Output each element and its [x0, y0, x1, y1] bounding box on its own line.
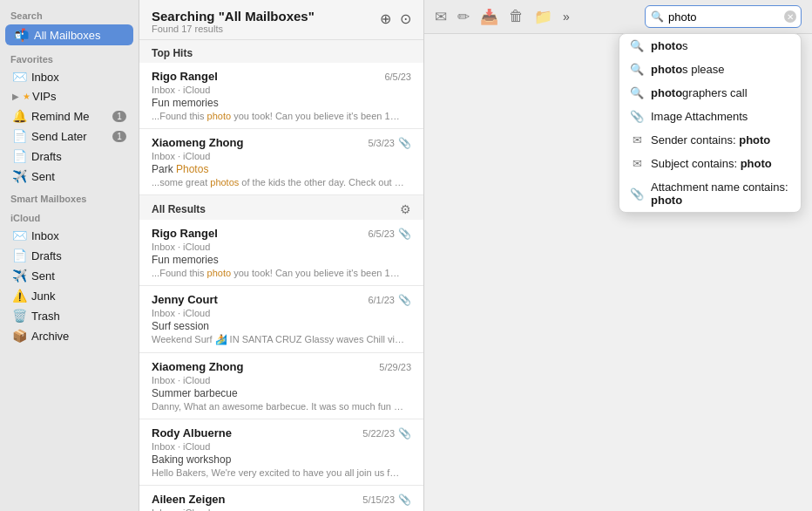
chevron-icon: ▶ — [12, 92, 19, 101]
subject-filter-icon: ✉ — [630, 157, 644, 170]
dropdown-item-photographers[interactable]: 🔍 photographers call — [619, 81, 801, 105]
email-header: Rody Albuerne 5/22/23 📎 — [152, 426, 411, 439]
drafts-icon: 📄 — [12, 149, 26, 163]
sidebar-item-drafts[interactable]: 📄 Drafts — [3, 146, 135, 166]
sidebar-item-vips[interactable]: ▶ ★ VIPs — [3, 87, 135, 106]
email-sender: Xiaomeng Zhong — [152, 360, 243, 373]
sidebar-item-label: Sent — [31, 170, 55, 183]
email-date: 5/22/23 — [362, 428, 395, 439]
mailbox-icon: 📬 — [14, 28, 29, 42]
sidebar-item-inbox[interactable]: ✉️ Inbox — [3, 67, 135, 86]
sidebar-item-icloud-drafts[interactable]: 📄 Drafts — [3, 246, 135, 265]
smart-mailboxes-label: Smart Mailboxes — [0, 187, 139, 206]
email-preview: Weekend Surf 🏄 IN SANTA CRUZ Glassy wave… — [152, 334, 404, 345]
search-suggestion-icon: 🔍 — [630, 86, 644, 99]
search-input[interactable] — [645, 5, 802, 28]
email-subject: Fun memories — [152, 254, 411, 266]
icloud-junk-icon: ⚠️ — [12, 289, 26, 303]
dropdown-item-label: photos — [651, 39, 688, 52]
sidebar-item-label: Drafts — [31, 249, 62, 262]
dropdown-item-label: Sender contains: photo — [651, 133, 770, 146]
sidebar-item-label: VIPs — [32, 90, 56, 103]
toolbar: ✉ ✏ 📥 🗑 📁 » 🔍 ✕ 🔍 photos 🔍 photos please — [424, 0, 812, 34]
sidebar-item-icloud-archive[interactable]: 📦 Archive — [3, 326, 135, 345]
all-mailboxes-label: All Mailboxes — [34, 29, 101, 42]
search-clear-button[interactable]: ✕ — [784, 10, 796, 23]
icloud-trash-icon: 🗑️ — [12, 309, 26, 323]
add-email-icon[interactable]: ⊕ — [380, 10, 391, 27]
trash-toolbar-icon[interactable]: 🗑 — [509, 8, 524, 25]
search-suggestion-icon: 🔍 — [630, 39, 644, 52]
sidebar-item-icloud-trash[interactable]: 🗑️ Trash — [3, 306, 135, 325]
email-date: 5/29/23 — [379, 362, 411, 372]
table-row[interactable]: Aileen Zeigen 5/15/23 📎 Inbox · iCloud 5… — [139, 486, 423, 511]
filter-icon[interactable]: ⊙ — [400, 10, 411, 27]
search-label: Search — [0, 7, 139, 23]
icloud-inbox-icon: ✉️ — [12, 228, 26, 242]
dropdown-item-subject-contains[interactable]: ✉ Subject contains: photo — [619, 152, 801, 175]
email-preview: ...some great photos of the kids the oth… — [152, 177, 404, 187]
sidebar-item-remind-me[interactable]: 🔔 Remind Me 1 — [3, 106, 135, 126]
dropdown-item-label: photographers call — [651, 86, 748, 99]
table-row[interactable]: Xiaomeng Zhong 5/29/23 Inbox · iCloud Su… — [139, 353, 423, 419]
sidebar-item-label: Archive — [31, 330, 69, 343]
sidebar-item-icloud-junk[interactable]: ⚠️ Junk — [3, 286, 135, 305]
header-left: Searching "All Mailboxes" Found 17 resul… — [152, 9, 315, 34]
email-date: 5/3/23 — [368, 138, 395, 148]
compose-icon[interactable]: ✏ — [457, 8, 470, 26]
table-row[interactable]: Jenny Court 6/1/23 📎 Inbox · iCloud Surf… — [139, 286, 423, 353]
more-actions-icon[interactable]: » — [563, 10, 570, 24]
email-sender: Aileen Zeigen — [152, 493, 226, 506]
email-preview: ...Found this photo you took! Can you be… — [152, 111, 404, 121]
search-dropdown: 🔍 photos 🔍 photos please 🔍 photographers… — [619, 33, 802, 213]
search-subtitle: Found 17 results — [152, 24, 315, 34]
sidebar-item-all-mailboxes[interactable]: 📬 All Mailboxes — [5, 24, 133, 45]
email-sender: Xiaomeng Zhong — [152, 136, 243, 149]
sidebar: Search 📬 All Mailboxes Favorites ✉️ Inbo… — [0, 0, 139, 511]
table-row[interactable]: Rody Albuerne 5/22/23 📎 Inbox · iCloud B… — [139, 419, 423, 486]
inbox-toolbar-icon[interactable]: ✉ — [435, 8, 447, 26]
search-title: Searching "All Mailboxes" — [152, 9, 315, 24]
table-row[interactable]: Rigo Rangel 6/5/23 Inbox · iCloud Fun me… — [139, 63, 423, 129]
icloud-archive-icon: 📦 — [12, 329, 26, 343]
email-preview: ...Found this photo you took! Can you be… — [152, 268, 404, 278]
sidebar-item-label: Remind Me — [31, 110, 89, 123]
dropdown-item-sender-contains[interactable]: ✉ Sender contains: photo — [619, 128, 801, 152]
sender-filter-icon: ✉ — [630, 133, 644, 146]
sidebar-item-icloud-sent[interactable]: ✈️ Sent — [3, 266, 135, 285]
email-preview: Danny, What an awesome barbecue. It was … — [152, 401, 404, 412]
attachment-icon: 📎 — [398, 427, 411, 439]
dropdown-item-attachment-name-contains[interactable]: 📎 Attachment name contains: photo — [619, 175, 801, 212]
remind-icon: 🔔 — [12, 109, 26, 123]
email-subject: Summer barbecue — [152, 387, 411, 399]
email-list-panel: Searching "All Mailboxes" Found 17 resul… — [139, 0, 424, 511]
folder-move-icon[interactable]: 📁 — [534, 8, 552, 26]
remind-badge: 1 — [112, 111, 126, 122]
email-date: 5/15/23 — [362, 494, 395, 505]
attachment-filter-icon: 📎 — [630, 110, 644, 123]
archive-toolbar-icon[interactable]: 📥 — [480, 8, 498, 26]
email-sender: Rigo Rangel — [152, 70, 218, 83]
search-suggestion-icon: 🔍 — [630, 63, 644, 76]
email-location: Inbox · iCloud — [152, 85, 411, 95]
sidebar-item-icloud-inbox[interactable]: ✉️ Inbox — [3, 226, 135, 245]
all-results-label: All Results — [152, 203, 206, 215]
sidebar-item-label: Junk — [31, 290, 55, 303]
icloud-drafts-icon: 📄 — [12, 249, 26, 262]
dropdown-item-photos-please[interactable]: 🔍 photos please — [619, 58, 801, 81]
email-location: Inbox · iCloud — [152, 441, 411, 452]
table-row[interactable]: Xiaomeng Zhong 5/3/23 📎 Inbox · iCloud P… — [139, 129, 423, 195]
email-subject: Park Photos — [152, 163, 411, 175]
middle-header: Searching "All Mailboxes" Found 17 resul… — [139, 0, 423, 40]
email-header: Jenny Court 6/1/23 📎 — [152, 293, 411, 306]
dropdown-item-image-attachments[interactable]: 📎 Image Attachments — [619, 105, 801, 128]
email-sender: Rigo Rangel — [152, 227, 218, 240]
gear-icon[interactable]: ⚙ — [400, 202, 411, 216]
dropdown-item-photos[interactable]: 🔍 photos — [619, 34, 801, 58]
email-subject: Surf session — [152, 320, 411, 332]
sidebar-item-send-later[interactable]: 📄 Send Later 1 — [3, 126, 135, 146]
icloud-label: iCloud — [0, 206, 139, 225]
sidebar-item-sent[interactable]: ✈️ Sent — [3, 167, 135, 186]
table-row[interactable]: Rigo Rangel 6/5/23 📎 Inbox · iCloud Fun … — [139, 220, 423, 286]
attachment-icon: 📎 — [398, 294, 411, 306]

┄┄┄┄┄┄┄┄┄┄┄┄┄┄┄┄┄┄┄┄

WORK TO COMPLETE:
Write out the whole listing exactly. Do not include the pictures.

EXERCISE OUTPUT:
Output each element and its [x0, y0, x1, y1] bounding box on its own line.
chevron-icon: ▶ — [12, 92, 19, 101]
subject-filter-icon: ✉ — [630, 157, 644, 170]
dropdown-item-photographers[interactable]: 🔍 photographers call — [619, 81, 801, 105]
email-header: Rody Albuerne 5/22/23 📎 — [152, 426, 411, 439]
drafts-icon: 📄 — [12, 149, 26, 163]
sidebar-item-drafts[interactable]: 📄 Drafts — [3, 146, 135, 166]
sidebar-item-vips[interactable]: ▶ ★ VIPs — [3, 87, 135, 106]
email-sender: Xiaomeng Zhong — [152, 360, 243, 373]
sidebar-item-label: Sent — [31, 170, 55, 183]
email-date: 5/22/23 — [362, 428, 395, 439]
mailbox-icon: 📬 — [14, 28, 29, 42]
sidebar-item-inbox[interactable]: ✉️ Inbox — [3, 67, 135, 86]
sidebar-item-icloud-drafts[interactable]: 📄 Drafts — [3, 246, 135, 265]
smart-mailboxes-label: Smart Mailboxes — [0, 187, 139, 206]
email-preview: Weekend Surf 🏄 IN SANTA CRUZ Glassy wave… — [152, 334, 404, 345]
search-suggestion-icon: 🔍 — [630, 86, 644, 99]
search-input[interactable] — [645, 5, 802, 28]
email-subject: Fun memories — [152, 254, 411, 266]
icloud-junk-icon: ⚠️ — [12, 289, 26, 303]
dropdown-item-label: photos — [651, 39, 688, 52]
sidebar-item-label: Drafts — [31, 249, 62, 262]
dropdown-item-label: Sender contains: photo — [651, 133, 770, 146]
sidebar-item-label: VIPs — [32, 90, 56, 103]
toolbar: ✉ ✏ 📥 🗑 📁 » 🔍 ✕ 🔍 photos 🔍 photos please — [424, 0, 812, 34]
sidebar-item-icloud-archive[interactable]: 📦 Archive — [3, 326, 135, 345]
all-mailboxes-label: All Mailboxes — [34, 29, 101, 42]
search-clear-button[interactable]: ✕ — [784, 10, 796, 23]
icloud-trash-icon: 🗑️ — [12, 309, 26, 323]
add-email-icon[interactable]: ⊕ — [380, 10, 391, 27]
trash-toolbar-icon[interactable]: 🗑 — [509, 8, 524, 25]
search-suggestion-icon: 🔍 — [630, 39, 644, 52]
sidebar-item-icloud-trash[interactable]: 🗑️ Trash — [3, 306, 135, 325]
email-date: 5/29/23 — [379, 362, 411, 372]
table-row[interactable]: Aileen Zeigen 5/15/23 📎 Inbox · iCloud 5… — [139, 486, 423, 511]
filter-icon[interactable]: ⊙ — [400, 10, 411, 27]
search-label: Search — [0, 7, 139, 23]
icloud-inbox-icon: ✉️ — [12, 228, 26, 242]
dropdown-item-subject-contains[interactable]: ✉ Subject contains: photo — [619, 152, 801, 175]
email-preview: ...some great photos of the kids the oth… — [152, 177, 404, 187]
sidebar-item-remind-me[interactable]: 🔔 Remind Me 1 — [3, 106, 135, 126]
dropdown-item-label: photographers call — [651, 86, 748, 99]
table-row[interactable]: Xiaomeng Zhong 5/29/23 Inbox · iCloud Su… — [139, 353, 423, 419]
sidebar-item-label: Archive — [31, 330, 69, 343]
sidebar-item-icloud-junk[interactable]: ⚠️ Junk — [3, 286, 135, 305]
header-left: Searching "All Mailboxes" Found 17 resul… — [152, 9, 315, 34]
email-date: 5/3/23 — [368, 138, 395, 148]
compose-icon[interactable]: ✏ — [457, 8, 470, 26]
table-row[interactable]: Jenny Court 6/1/23 📎 Inbox · iCloud Surf… — [139, 286, 423, 353]
more-actions-icon[interactable]: » — [563, 10, 570, 24]
email-sender: Aileen Zeigen — [152, 493, 226, 506]
email-preview: ...Found this photo you took! Can you be… — [152, 111, 404, 121]
search-dropdown: 🔍 photos 🔍 photos please 🔍 photographers… — [619, 33, 802, 213]
search-subtitle: Found 17 results — [152, 24, 315, 34]
sidebar-item-all-mailboxes[interactable]: 📬 All Mailboxes — [5, 24, 133, 45]
email-sender: Xiaomeng Zhong — [152, 136, 243, 149]
sidebar: Search 📬 All Mailboxes Favorites ✉️ Inbo… — [0, 0, 139, 511]
table-row[interactable]: Rody Albuerne 5/22/23 📎 Inbox · iCloud B… — [139, 419, 423, 486]
inbox-toolbar-icon[interactable]: ✉ — [435, 8, 447, 26]
search-title: Searching "All Mailboxes" — [152, 9, 315, 24]
table-row[interactable]: Rigo Rangel 6/5/23 Inbox · iCloud Fun me… — [139, 63, 423, 129]
icloud-archive-icon: 📦 — [12, 329, 26, 343]
email-preview: ...Found this photo you took! Can you be… — [152, 268, 404, 278]
sidebar-item-label: Remind Me — [31, 110, 89, 123]
dropdown-item-sender-contains[interactable]: ✉ Sender contains: photo — [619, 128, 801, 152]
sender-filter-icon: ✉ — [630, 133, 644, 146]
sidebar-item-icloud-sent[interactable]: ✈️ Sent — [3, 266, 135, 285]
email-preview: Danny, What an awesome barbecue. It was … — [152, 401, 404, 412]
attachment-icon: 📎 — [398, 427, 411, 439]
dropdown-item-attachment-name-contains[interactable]: 📎 Attachment name contains: photo — [619, 175, 801, 212]
remind-icon: 🔔 — [12, 109, 26, 123]
email-subject: Summer barbecue — [152, 387, 411, 399]
email-list-panel: Searching "All Mailboxes" Found 17 resul… — [139, 0, 424, 511]
folder-move-icon[interactable]: 📁 — [534, 8, 552, 26]
remind-badge: 1 — [112, 111, 126, 122]
email-date: 5/15/23 — [362, 494, 395, 505]
attachment-filter-icon: 📎 — [630, 110, 644, 123]
archive-toolbar-icon[interactable]: 📥 — [480, 8, 498, 26]
email-sender: Rigo Rangel — [152, 70, 218, 83]
search-suggestion-icon: 🔍 — [630, 63, 644, 76]
email-location: Inbox · iCloud — [152, 85, 411, 95]
sidebar-item-icloud-inbox[interactable]: ✉️ Inbox — [3, 226, 135, 245]
all-results-label: All Results — [152, 203, 206, 215]
sidebar-item-label: Junk — [31, 290, 55, 303]
icloud-drafts-icon: 📄 — [12, 249, 26, 262]
dropdown-item-photos-please[interactable]: 🔍 photos please — [619, 58, 801, 81]
email-location: Inbox · iCloud — [152, 441, 411, 452]
table-row[interactable]: Xiaomeng Zhong 5/3/23 📎 Inbox · iCloud P… — [139, 129, 423, 195]
email-subject: Park Photos — [152, 163, 411, 175]
middle-header: Searching "All Mailboxes" Found 17 resul… — [139, 0, 423, 40]
email-header: Jenny Court 6/1/23 📎 — [152, 293, 411, 306]
dropdown-item-image-attachments[interactable]: 📎 Image Attachments — [619, 105, 801, 128]
email-sender: Rigo Rangel — [152, 227, 218, 240]
gear-icon[interactable]: ⚙ — [400, 202, 411, 216]
dropdown-item-photos[interactable]: 🔍 photos — [619, 34, 801, 58]
email-subject: Surf session — [152, 320, 411, 332]
sidebar-item-send-later[interactable]: 📄 Send Later 1 — [3, 126, 135, 146]
icloud-label: iCloud — [0, 206, 139, 225]
sidebar-item-sent[interactable]: ✈️ Sent — [3, 167, 135, 186]
table-row[interactable]: Rigo Rangel 6/5/23 📎 Inbox · iCloud Fun … — [139, 220, 423, 286]
attachment-icon: 📎 — [398, 294, 411, 306]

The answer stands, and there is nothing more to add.